Dormi poco: e se fosse responsabilità dei geni?
Ci sono persone che non riescono a rimanere a letto per più di sei ore e poi si svegliano. Magari vanno a dormire tardi, intorno alla mezzanotte, e poi alle prime luci dell’alba sono già sveglie e pronte per la giornata. Se nelle ore diurne non ci sono particolari problemi, in questi casi, significa che probabilmente quel tempo di sonno, inferiore alle 7-8 ore consigliate, è sufficiente. Se invece di giorno compaiono improvvisi attacchi di stanchezza, le palpebre si chiudono, diventa difficile rimanere svegli ed attenti e ci si sente nervosi e agitati, probabilmente il riposo notturno non basta. Ed occorre porre rimedio, ad esempio con i medicinali di automedicazione ad azione blandamente sedativa che nelle forme più leggere e passeggere d’insonnia possono risultare di grande aiuto per facilitare il riposo.

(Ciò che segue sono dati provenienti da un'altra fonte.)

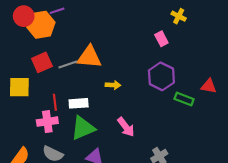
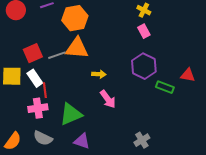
yellow cross: (179, 16) -> (144, 10), moved
orange hexagon: (41, 25) -> (75, 18), moved
white rectangle: (79, 103) -> (35, 78), moved, turned 60
pink arrow: (126, 127) -> (108, 99), moved

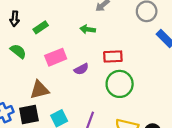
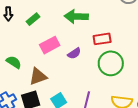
green arrow: (88, 29) -> (76, 16), size x1.6
green semicircle: (18, 51) -> (14, 62), moved

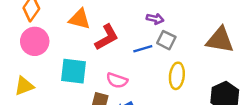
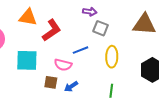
blue line: (143, 49) -> (80, 50), moved

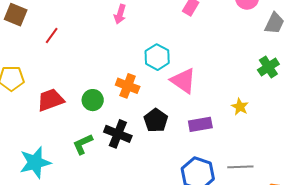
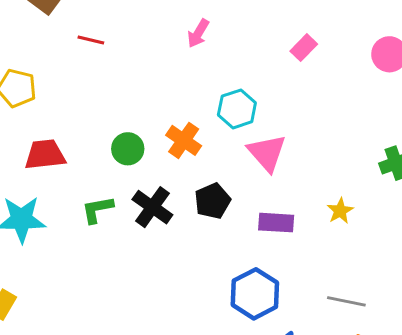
red line: (52, 35) -> (91, 40), turned 54
red trapezoid: (50, 100) -> (45, 155), moved
gray line: (240, 167) -> (346, 301), moved

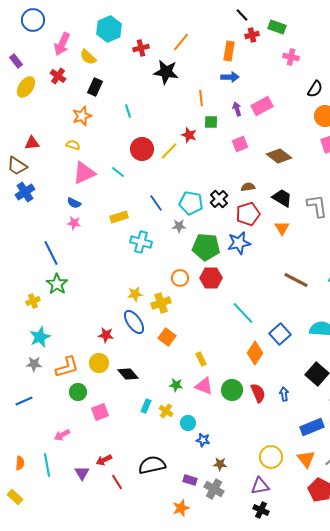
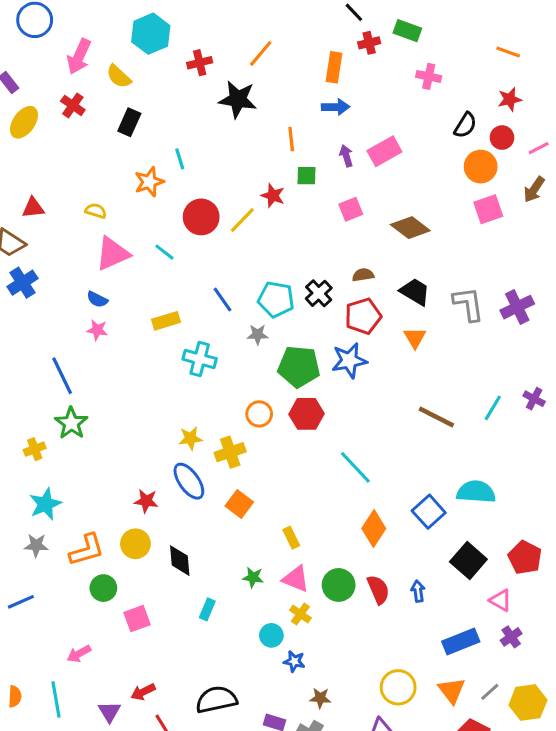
orange star: (82, 116) -> (149, 182), moved
blue square: (280, 334) -> (429, 512), moved
black diamond: (128, 374) -> (180, 561), turned 35
yellow cross: (166, 411) -> (300, 614), moved

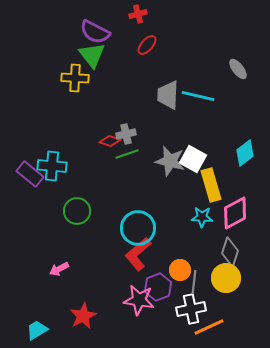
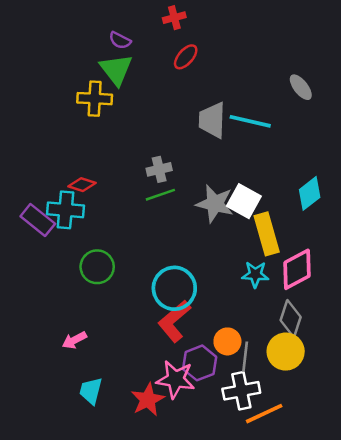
purple semicircle: (95, 32) -> (120, 40), size x0.6
red diamond: (110, 141) -> (82, 185), moved
red star: (83, 316) -> (148, 400), moved
cyan trapezoid: (37, 330) -> (91, 391), moved, turned -45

Se però il problema sussiste nel tempo sempre meglio parlarne con il proprio medico di fiducia. Come detto, tuttavia, ci sono comunque uomini e donne che dormono poco e comunque non hanno particolari problemi. Come è possibile? Per loro il segreto delle veglie prolungate senza alcuno stress potrebbe essere da ricercare nel DNA: la mutazione di un gene, infatti, farebbe in modo che l’organismo si adatti a “soffrire” meno e ad essere comunque “soddisfatto” in termini di sonno anche se il riposo notturno non raggiunge le ore consigliate. Non ci credete e guardate questi apparenti “Highlander” di Morfeo con grande invidia? Andate a leggere la ricerca pubblicata sulla rivista Neuron, condotta dall’Università di San Francisco, Istituto che da tempo si occupa proprio di indagare quanto la predisposizione genetica incida sui ritmi del sonno.
La chiave di questa “fortuna” (dipende da punti di vista) genetica sarebbe da ricercare nella mutazione del gene ADRB1, il secondo ad essere scoperto dagli stessi studiosi che nel 2009 avevano individuato un altro gene dei “sempre svegli”, chiamato DEC2. Lo studio è stato condotto attraverso l’utilizzo di complesse tecniche definite di optogenetica: questa strategia punta a sfruttare l’azione di raggi luminosi specifici per “attivare” alcuni neuroni. In questo modo si è visto che la capacità di dormire poco e di non risentirne sembra essere legata nei topi proprio ad una specifica mutazione del gene ADRB1. Valutando questa situazione e monitorando i neuroni di un’area del tronco cerebrale che entra in gioco nei processi che regolano i ritmi sonno-veglia si è ipotizzato, infatti, che in presenza di questa mutazione anche le persone potrebbero in qualche modo avere un maggior predisposizione allo stato di veglia, senza particolari ripercussioni sul proprio stato di salute. Insomma: per questi soggetti riposare poco non sarebbe un problema e non inciderebbe né sui rischi correlati all’insonnia cronica, ad esempio a carico del metabolismo, né sui pericoli di sentirsi stanchi e nervosi il giorno successivo.